The KLF2 gene promoter can be linked with a gene expressing ligand. These genes are well-known in biology and are often selected because they are easy to detect and quantify. Next, the expression vector can be transferred to host cell. The marker gene expression level is measured when the test compound is present. The test compound's effect on statin-like and statin-antagonistic cells is determined by the difference in the results from infected cells and control cells.

One study used KLF2 as a marker for inflammatory diseases. In vitro experiments revealed that bone marrow-derived neutrophils from C57BL/6WT mice were treated using AngII. This reduced Klf2 levels in neutrophils. AngII treatment also induced expression of proinflammatory genes like Il1b, Tnfa and Ccl2.

KLF2 expression is a major factor in AngII-induced neutrophil activation as well as cardiac hypertrophy. KLF2 regulates neutrophil activation by interfering with HIF1-mediated signaling.

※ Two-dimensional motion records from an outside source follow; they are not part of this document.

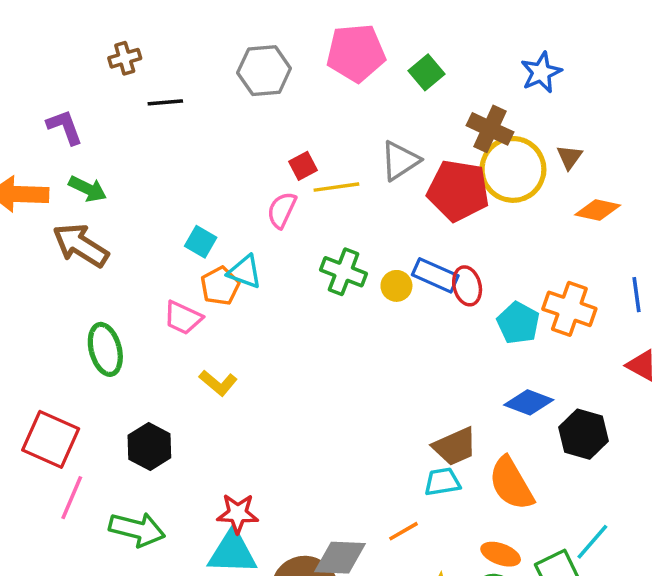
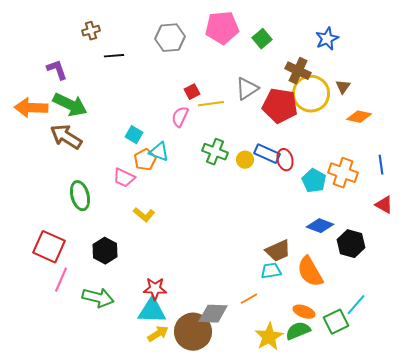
green arrow: (88, 189) -> (70, 105), size x1.6

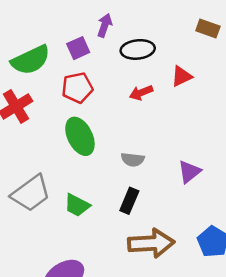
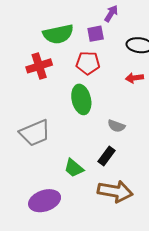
purple arrow: (105, 25) -> (111, 13), moved
green trapezoid: (77, 205) -> (74, 168), moved

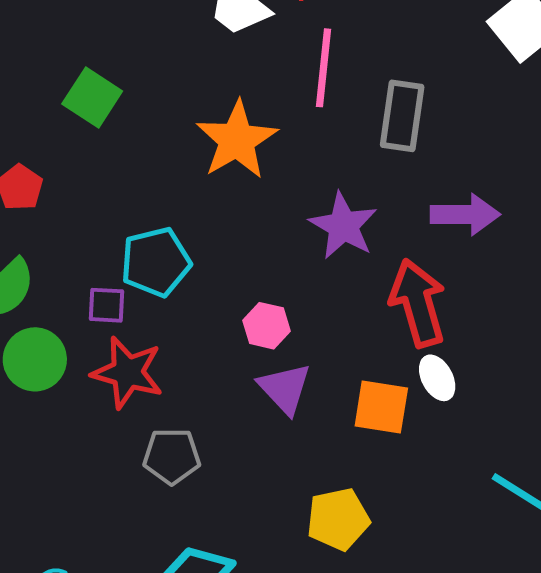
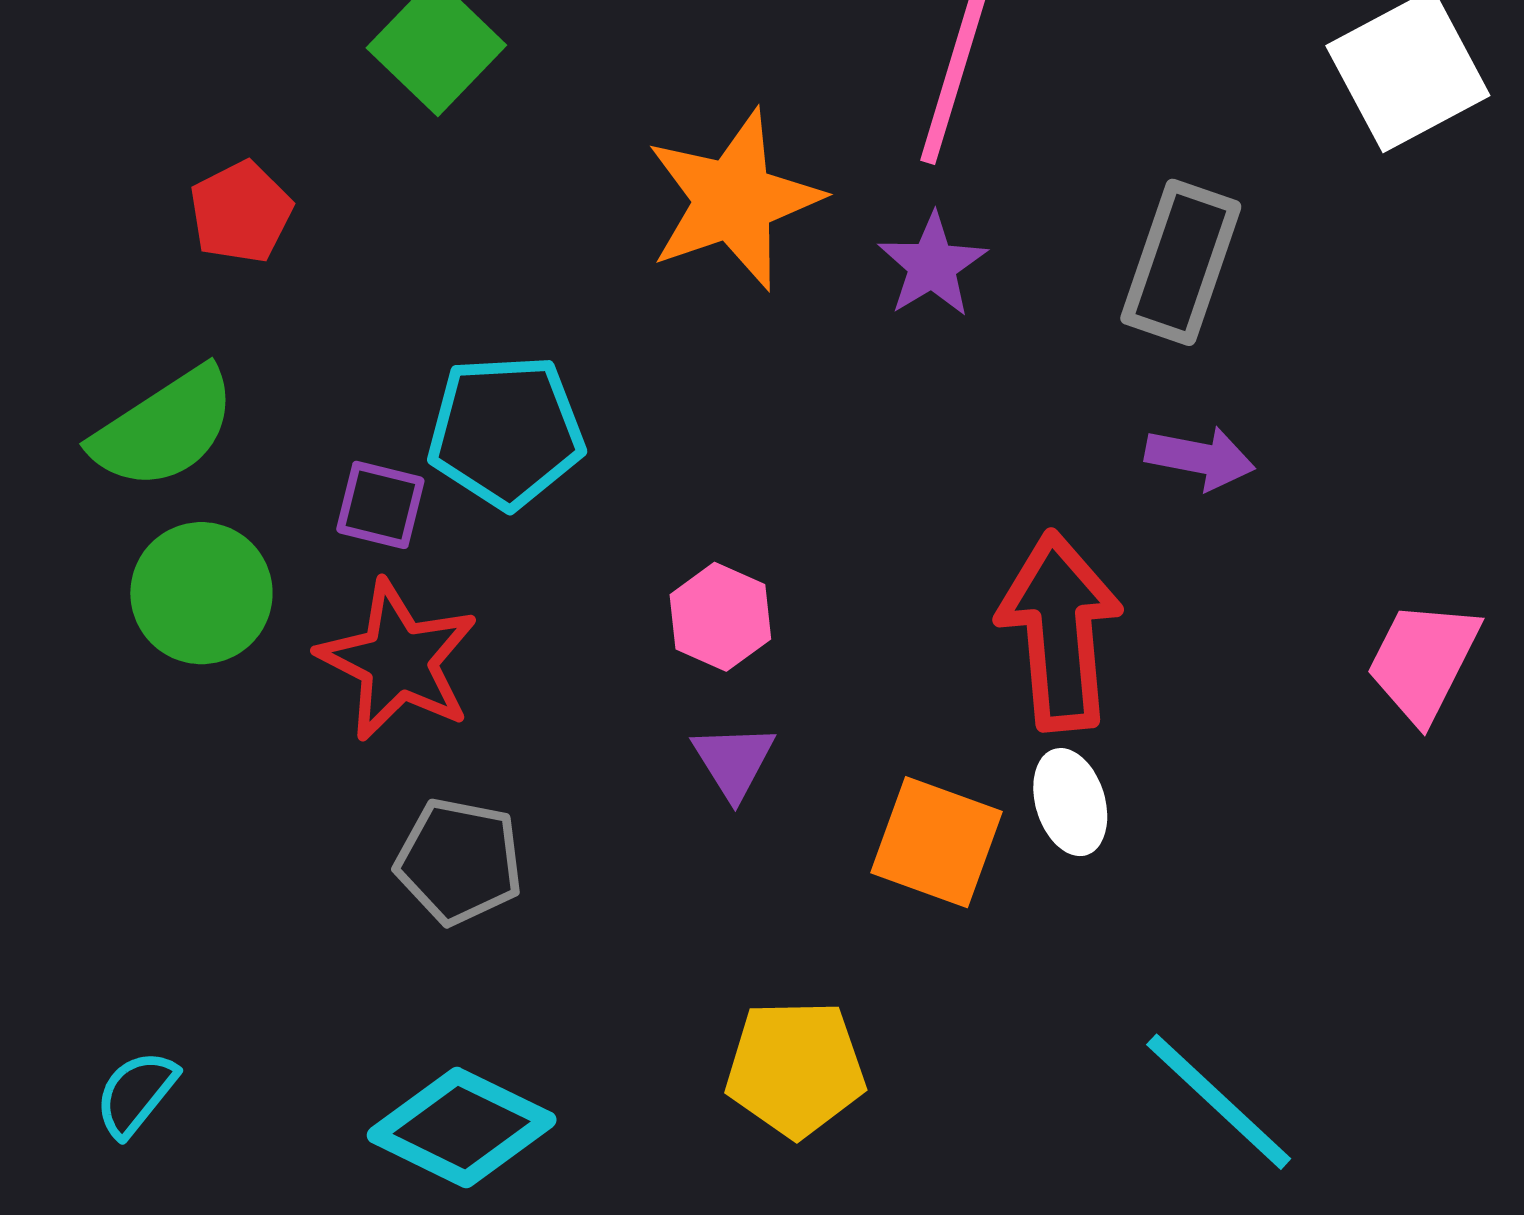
gray rectangle: (402, 116) -> (1181, 262), moved
purple arrow: (465, 214) -> (1200, 458), size x0.7
purple star: (343, 226) -> (932, 265), moved, size x0.7
purple triangle: (285, 388) -> (734, 761), size x0.7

It is also implicated with the pathogenic mechanisms of neutrophil-mediated immunethrombotic dysregulation. Hence, KLF2-NETosis-thrombosis interaction may prove to be an ideal therapeutic target in cardiovascular diseases.

Several studies have shown that the KLF2 gene is upregulated by increased shear stress. KLF2 also is expressed in the human orta at high shear stresses. The corresponding chicken embryo expression pattern is similar. High shear can be found at the OFT or inner curvature. It is expressed in both human and mouse endothelial cells.